* **EXERCISE AIM**: Read through the data, and wherever a line holds the word "spreken", write that line out.

* **EXERCISE INPUT**:
[Start of Attachment]

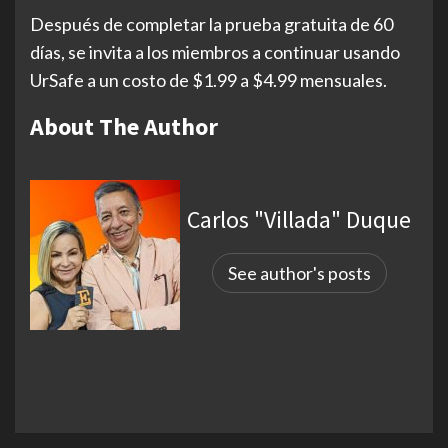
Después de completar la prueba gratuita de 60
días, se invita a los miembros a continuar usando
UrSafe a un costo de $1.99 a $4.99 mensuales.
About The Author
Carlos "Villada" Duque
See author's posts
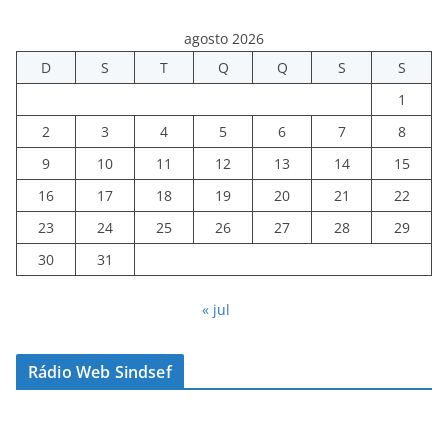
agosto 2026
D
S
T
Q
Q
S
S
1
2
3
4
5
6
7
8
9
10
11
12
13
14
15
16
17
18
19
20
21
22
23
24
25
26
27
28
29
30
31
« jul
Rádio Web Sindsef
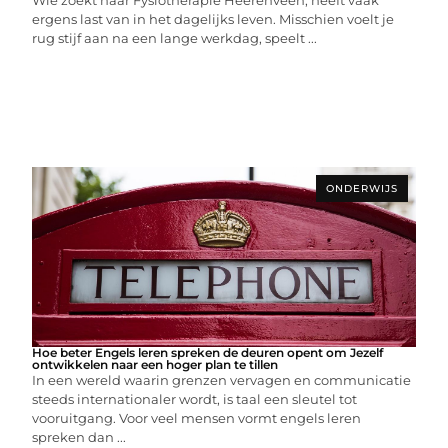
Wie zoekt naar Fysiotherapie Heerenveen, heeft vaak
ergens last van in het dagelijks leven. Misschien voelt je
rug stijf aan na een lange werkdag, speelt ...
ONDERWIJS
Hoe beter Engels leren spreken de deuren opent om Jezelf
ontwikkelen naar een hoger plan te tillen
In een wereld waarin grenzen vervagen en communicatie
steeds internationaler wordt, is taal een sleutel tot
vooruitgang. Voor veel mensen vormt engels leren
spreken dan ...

[End of Attachment]
[Start of Attachment]

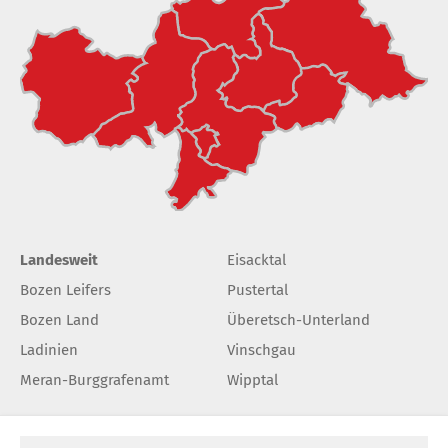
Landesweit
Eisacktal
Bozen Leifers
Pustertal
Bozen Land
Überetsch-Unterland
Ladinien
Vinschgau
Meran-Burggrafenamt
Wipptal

[End of Attachment]

* **SOLUTION FOR THIS PROBLEM**:
Hoe beter Engels leren spreken de deuren opent om Jezelf
spreken dan ...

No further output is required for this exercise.